# Gil Porter Cutting Horses



## kitten_Val (Apr 25, 2007)

Does anyone know this guy?


----------



## shesinthebarn (Aug 1, 2009)

Goggle him - impressive. He's amazing...wonderfull horseman.


----------



## kitten_Val (Apr 25, 2007)

shesinthebarn said:


> Goggle him - impressive. He's amazing...wonderfull horseman.


I did. But couldn't find anything frankly.


----------



## FGRanch (Feb 9, 2008)

I haven't heard of him either, but I focus on reiners not cutters. Sorry I can't be of any help.


----------



## shesinthebarn (Aug 1, 2009)

Uhhh....try the NCHA site maybe? Look up his performance record - I'm not sure if you need a membership for that or not. I'm sooooo curious, cuz I luvz the cutters - why are you asking? I'd love to meet some of the trainers like him, or ride some of those horses! It's soooo on my bucket list!


----------



## kitten_Val (Apr 25, 2007)

He's close by and was referred to me by my farrier last week. So I checked him out. I was hoping he could give me and MY horse (who has good cutting lines) lessons, but he wasn't extremely nice about her (without even seen her actually) and said it's waste of my time/money (because I didn't start her training as 2 years old). I don't care much about his opinion on MY horse, BTW.  I am taking lessons on cows in other place, but it's way too far and is hard to accommodate in mid of the week (and this guy is like twice closer). 

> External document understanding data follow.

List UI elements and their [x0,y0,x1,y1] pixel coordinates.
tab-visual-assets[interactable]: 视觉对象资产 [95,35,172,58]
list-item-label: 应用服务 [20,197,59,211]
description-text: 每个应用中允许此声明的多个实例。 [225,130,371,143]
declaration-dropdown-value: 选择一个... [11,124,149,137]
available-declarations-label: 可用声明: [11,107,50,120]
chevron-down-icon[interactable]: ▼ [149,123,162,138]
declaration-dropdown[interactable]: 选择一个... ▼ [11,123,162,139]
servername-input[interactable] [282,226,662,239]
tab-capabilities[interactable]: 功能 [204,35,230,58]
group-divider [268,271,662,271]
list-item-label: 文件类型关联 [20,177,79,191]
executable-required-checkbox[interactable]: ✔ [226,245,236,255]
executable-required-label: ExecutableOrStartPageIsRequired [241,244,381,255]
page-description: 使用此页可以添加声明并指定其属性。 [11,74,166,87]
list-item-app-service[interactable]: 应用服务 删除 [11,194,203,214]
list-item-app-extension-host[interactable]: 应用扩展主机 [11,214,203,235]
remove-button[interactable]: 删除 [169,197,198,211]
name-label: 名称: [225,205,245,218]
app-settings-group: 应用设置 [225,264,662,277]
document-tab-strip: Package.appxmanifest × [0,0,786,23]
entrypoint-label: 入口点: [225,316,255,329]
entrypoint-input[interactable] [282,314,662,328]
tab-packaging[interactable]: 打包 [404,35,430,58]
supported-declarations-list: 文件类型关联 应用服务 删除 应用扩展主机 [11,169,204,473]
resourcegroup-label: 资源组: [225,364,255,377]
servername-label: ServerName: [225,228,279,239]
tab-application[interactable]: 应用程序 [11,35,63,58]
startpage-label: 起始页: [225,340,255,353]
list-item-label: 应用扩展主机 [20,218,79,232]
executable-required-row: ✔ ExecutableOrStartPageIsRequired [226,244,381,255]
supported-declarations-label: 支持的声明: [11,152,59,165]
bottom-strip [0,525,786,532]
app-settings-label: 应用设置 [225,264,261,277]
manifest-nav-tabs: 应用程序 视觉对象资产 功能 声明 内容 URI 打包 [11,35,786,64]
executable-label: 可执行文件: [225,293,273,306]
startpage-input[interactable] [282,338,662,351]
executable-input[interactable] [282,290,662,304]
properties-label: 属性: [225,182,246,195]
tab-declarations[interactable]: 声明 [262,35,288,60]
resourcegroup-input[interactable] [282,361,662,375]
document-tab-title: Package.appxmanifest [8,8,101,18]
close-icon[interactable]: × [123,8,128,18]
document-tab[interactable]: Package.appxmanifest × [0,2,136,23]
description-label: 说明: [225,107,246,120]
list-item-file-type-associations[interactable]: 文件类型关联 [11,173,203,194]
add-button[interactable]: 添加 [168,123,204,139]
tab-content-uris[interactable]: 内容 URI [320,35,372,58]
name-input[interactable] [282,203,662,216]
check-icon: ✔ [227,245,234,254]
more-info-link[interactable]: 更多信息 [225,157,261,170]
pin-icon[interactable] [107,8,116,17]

But I'm not positive he'll let me ride his horses anyway because I'm not such a great rider (which is true  ) and because I argue with him about my horses and about so called "trainer" in his barn he made me go to (that was a real waste of money, all I learned in 1 hour and for my $$ was how to put horse boots on all 4 legs  ). So I'm positive next time he'll kick me out of barn. Oh, well... :lol:


----------



## kitten_Val (Apr 25, 2007)

FehrGroundRanch said:


> I haven't heard of him either, but I focus on reiners not cutters. Sorry I can't be of any help.


Tiff, do you know this guy: Bob Laporta Summerwind Farm They do reining. I'm not positive they give lessons, but I may stop by and ask.


----------



## shesinthebarn (Aug 1, 2009)

Ooohh...sorry about that! I know how frustrating that is. The cutting horse trainers here do not give lessons unless on your own horse who is in training with them, or unless you attend clinics with them.
Hope you find something else!


----------



## kitten_Val (Apr 25, 2007)

shesinthebarn said:


> Ooohh...sorry about that! I know how frustrating that is. The cutting horse trainers here do not give lessons unless on your own horse who is in training with them, or unless you attend clinics with them.
> Hope you find something else!


I hope so too! Thanks! 

Unfortunately it's an "english country" mostly here (jumping, dressage, and so on), and I havn't seen "true" western clinics (like reining, cutting, working cows, etc.) much (except team penning and sorting once in while and I believe they just started them this year). Well, there are horsemanship clinics of course (like how to desensitize your horse or how to work on ground), but I don't find it too exciting, frankly. :shock:


----------



## shesinthebarn (Aug 1, 2009)

Ya, it's hard. Mostly english here too, unless you want games lessons. With western around here, there is lots to be had IF you own a super nice horse for NRHA, NCHA or AQHA. The problem is, you must own and train at their facility and show with them. Kind of a bummer. I just bought a nice reining bred weanling so in a few years hopefully I'll get a spot with one of those trainers....hopefully is the operative word. Sometimes the assistants of these bigger name trainers do give good lessons at a lesser cost. Maybe try that? I know you had a kind of rotten experience with the one, but maybe try annother?


----------



## NicoleS11 (Nov 21, 2008)

ive never heard of him...but i dont know a whole lot of the american cutting horse trainers...just the canadians. 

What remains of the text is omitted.